◆ **TASK DETAILS**
Look over the listing below and work out how many lines have the word "html". Write only that number.

=====

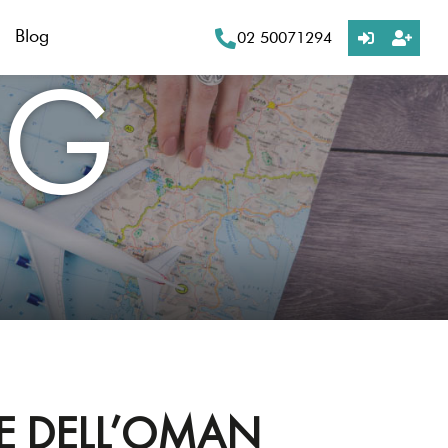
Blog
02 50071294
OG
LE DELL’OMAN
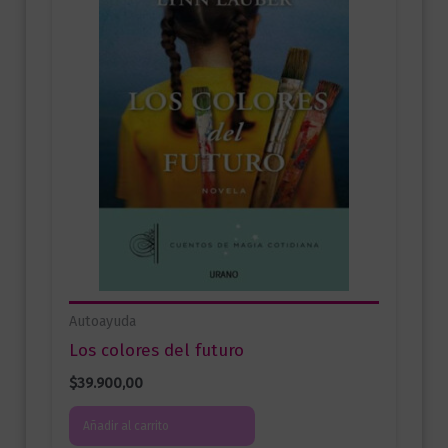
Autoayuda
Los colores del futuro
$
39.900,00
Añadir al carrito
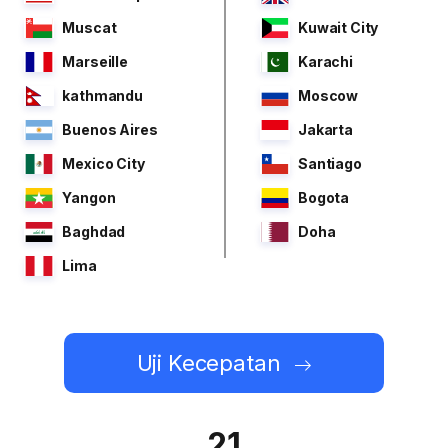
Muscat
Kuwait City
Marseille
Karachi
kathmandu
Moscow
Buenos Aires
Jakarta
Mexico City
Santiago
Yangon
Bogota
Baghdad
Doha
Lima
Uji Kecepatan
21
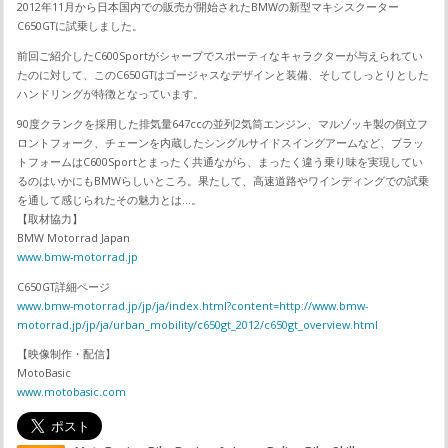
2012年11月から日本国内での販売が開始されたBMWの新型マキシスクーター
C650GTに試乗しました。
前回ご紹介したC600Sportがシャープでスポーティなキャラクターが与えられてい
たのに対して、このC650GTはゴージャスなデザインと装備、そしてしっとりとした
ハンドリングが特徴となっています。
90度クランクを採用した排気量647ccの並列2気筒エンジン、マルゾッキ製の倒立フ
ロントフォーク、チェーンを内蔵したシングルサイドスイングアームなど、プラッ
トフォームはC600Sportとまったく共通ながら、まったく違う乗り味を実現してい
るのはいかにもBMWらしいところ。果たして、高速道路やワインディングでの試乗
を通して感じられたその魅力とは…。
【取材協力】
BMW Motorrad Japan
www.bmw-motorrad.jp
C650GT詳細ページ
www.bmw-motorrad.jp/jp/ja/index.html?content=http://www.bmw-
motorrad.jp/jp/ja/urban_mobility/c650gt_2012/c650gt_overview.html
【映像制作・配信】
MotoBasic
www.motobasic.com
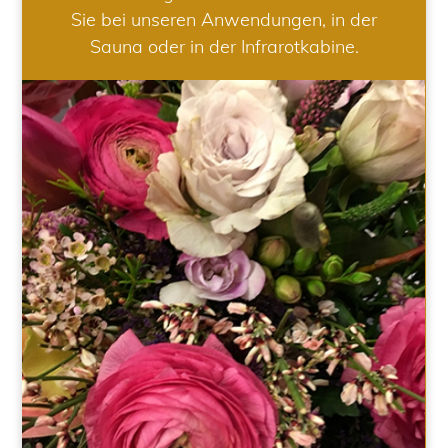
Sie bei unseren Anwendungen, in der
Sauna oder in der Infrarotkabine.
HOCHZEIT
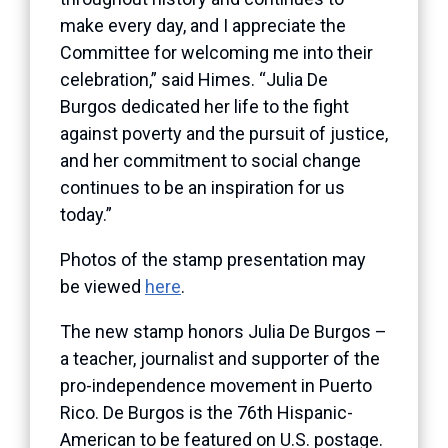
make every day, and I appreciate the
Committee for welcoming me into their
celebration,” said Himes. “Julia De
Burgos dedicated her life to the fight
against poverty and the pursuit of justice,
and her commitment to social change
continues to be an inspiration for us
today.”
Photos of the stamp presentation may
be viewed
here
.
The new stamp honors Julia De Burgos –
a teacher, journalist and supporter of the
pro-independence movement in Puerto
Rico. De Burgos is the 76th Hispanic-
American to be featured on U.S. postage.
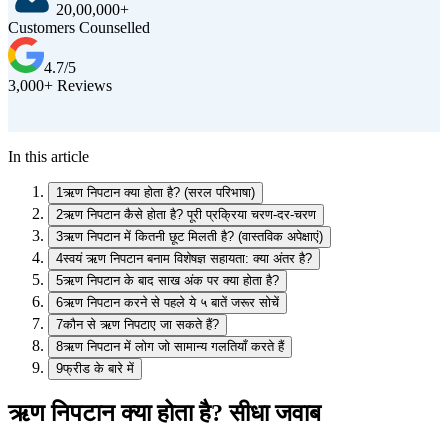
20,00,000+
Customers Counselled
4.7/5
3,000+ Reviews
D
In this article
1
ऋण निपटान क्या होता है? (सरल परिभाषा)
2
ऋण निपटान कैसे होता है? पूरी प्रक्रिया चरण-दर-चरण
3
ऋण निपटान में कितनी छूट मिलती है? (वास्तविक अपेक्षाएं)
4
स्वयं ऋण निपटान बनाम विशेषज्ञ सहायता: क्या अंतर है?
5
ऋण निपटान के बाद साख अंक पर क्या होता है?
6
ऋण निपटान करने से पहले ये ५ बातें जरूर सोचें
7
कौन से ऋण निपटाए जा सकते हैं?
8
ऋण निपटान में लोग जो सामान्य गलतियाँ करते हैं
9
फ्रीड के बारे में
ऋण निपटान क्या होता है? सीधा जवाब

=====

◆ **TASK SOLUTION**
2